La travesía del capitán Ochoa ha sido relatada por Jesús Evaristo Casariego en diversos artículos y en el libro «Asturias y la mar». El capitán Rafael Ochoa era de Luarca y, según Casariego, «gastaba patillas, levita azul con botón de ancla y gorra galoneada con visera de carey. El piloto se apellidaba Menéndez y el "nostramo"... no se sabe cómo se llamaba el "nostramo", con su pito de plata al cuello y su marsellesa con botones de ballena». La tripulación, marineros expertos naturalmente. Fuertes marineros cantábricos, «curtidos en el peligro y avanzados en las luchas del mar». El viento y ellos hicieron posible la hazaña.

El bergantín «Favorita» pertenecía al armador Bonifacio López, que tenía una flota de veleros con nombres muy de la época: «Triunfo», «Joven Teresina», «Joven Benigna», con los que traficaba con los puertos de América y de Levante. Había sido construido por el maestro carpintero de ribera Rosendo Díez, más conocido por «Rosendón», en 1866, y era un «clipper» cortador de las aguas, «verdadero lebrel de la pampa marina», según entusiasta apreciación de Casariego, de dos palos y unas trescientas toneladas. «Estaba pintado de negro» -describe Casariego- «con una franja blanca, en batería, y unas portas artilleras imitadas de color chocolate. Su principal característica era la altura enorme de sus palos (la guinda), con masteleros y mastelerillos, que le permitían largar tanto trapo como para hacer un toldo que cubriese toda la concha y hasta la misma villa de Luarca, desde el faro al molino». Hasta el verano de 1869 había cargado las mercancías habituales con las que traficaba don Bonifacio López: azúcar, tabaco, petróleo, canela, jengibre, sal, vinos, harina, maquinaria, carbón y frutas secas.

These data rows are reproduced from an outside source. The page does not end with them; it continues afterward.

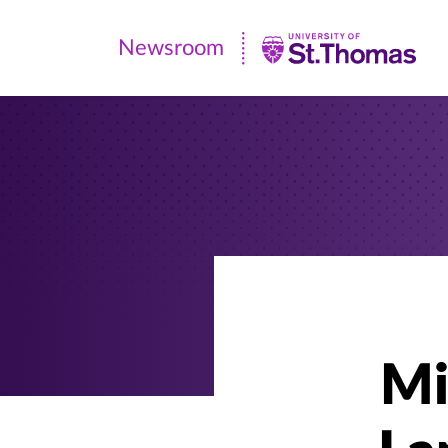
Newsroom
Newsroom
|
University
of
St.
Thomas
Mi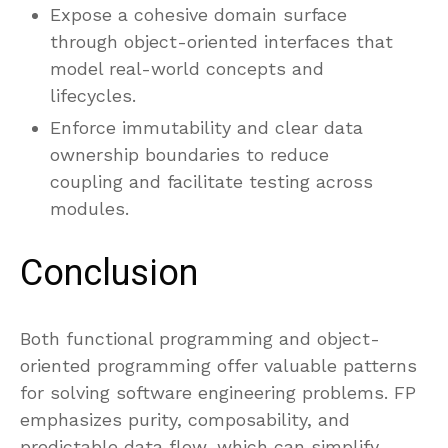
Expose a cohesive domain surface
through object-oriented interfaces that
model real-world concepts and
lifecycles.
Enforce immutability and clear data
ownership boundaries to reduce
coupling and facilitate testing across
modules.
Conclusion
Both functional programming and object-
oriented programming offer valuable patterns
for solving software engineering problems. FP
emphasizes purity, composability, and
predictable data flow, which can simplify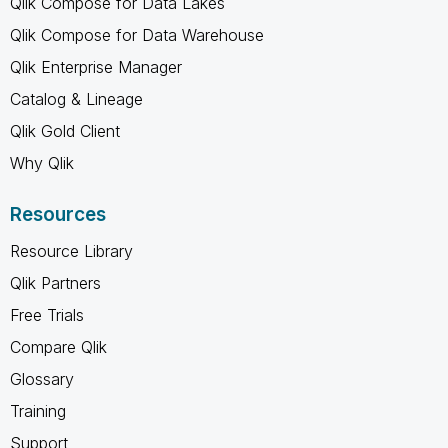
Qlik Compose for Data Lakes
Qlik Compose for Data Warehouse
Qlik Enterprise Manager
Catalog & Lineage
Qlik Gold Client
Why Qlik
Resources
Resource Library
Qlik Partners
Free Trials
Compare Qlik
Glossary
Training
Support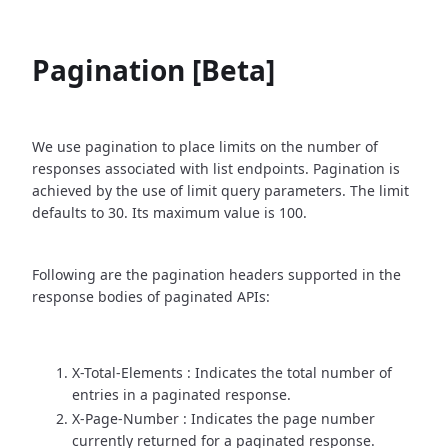
Pagination [Beta]
We use pagination to place limits on the number of
responses associated with list endpoints. Pagination is
achieved by the use of limit query parameters. The limit
defaults to 30. Its maximum value is 100.
Following are the pagination headers supported in the
response bodies of paginated APIs:
X-Total-Elements : Indicates the total number of
entries in a paginated response.
X-Page-Number : Indicates the page number
currently returned for a paginated response.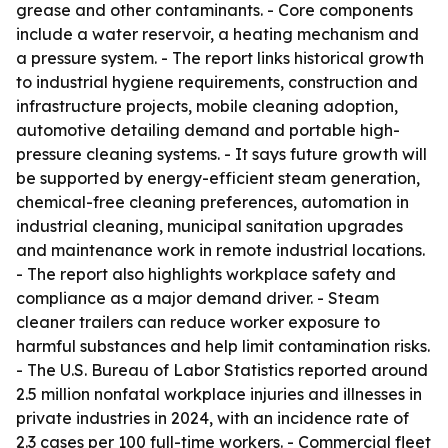
grease and other contaminants. - Core components
include a water reservoir, a heating mechanism and
a pressure system. - The report links historical growth
to industrial hygiene requirements, construction and
infrastructure projects, mobile cleaning adoption,
automotive detailing demand and portable high-
pressure cleaning systems. - It says future growth will
be supported by energy-efficient steam generation,
chemical-free cleaning preferences, automation in
industrial cleaning, municipal sanitation upgrades
and maintenance work in remote industrial locations.
- The report also highlights workplace safety and
compliance as a major demand driver. - Steam
cleaner trailers can reduce worker exposure to
harmful substances and help limit contamination risks.
- The U.S. Bureau of Labor Statistics reported around
2.5 million nonfatal workplace injuries and illnesses in
private industries in 2024, with an incidence rate of
2.3 cases per 100 full-time workers. - Commercial fleet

El 21 de agosto de 1869 zarpó del puerto de Filadelfia con cargamento de petróleo y algodón y dieciséis pasajeros. La navegación se inició con viento del N. O., no muy fresco y a veces duro, que acompañó durante toda la travesía, y fue ayuda decisiva junto con las buenas condiciones marineras del buque y el valor y determinación del capitán, que en toda la travesía no toco el aparejo ni para tomar un rizo, de manera que, como escribió uno de los pasajeros, Juan Fernández y Pérez Casariego en carta particular, «venimos como por el aire, casi siempre mojados por lo que saltaba la mar a cubierta». El 7 de septiembre doblan la Estaca y el «Favorita» se pone a la vista de Luarca el día 8, al atardecer. En la villa se celebraba la fiesta de la Blanca, y al saberse la rapidez con que se había efectuado la travesía, el armador invitó al capitán, al piloto, a la tripulación y al pasaje a un festín que fue calificado como «de romanos». Un olvidado marino de Luarca, tal vez sin pretenderlo, consiguió algo que hoy importa mucho: el primer «récord» de velocidad en la travesía del océano Atlántico.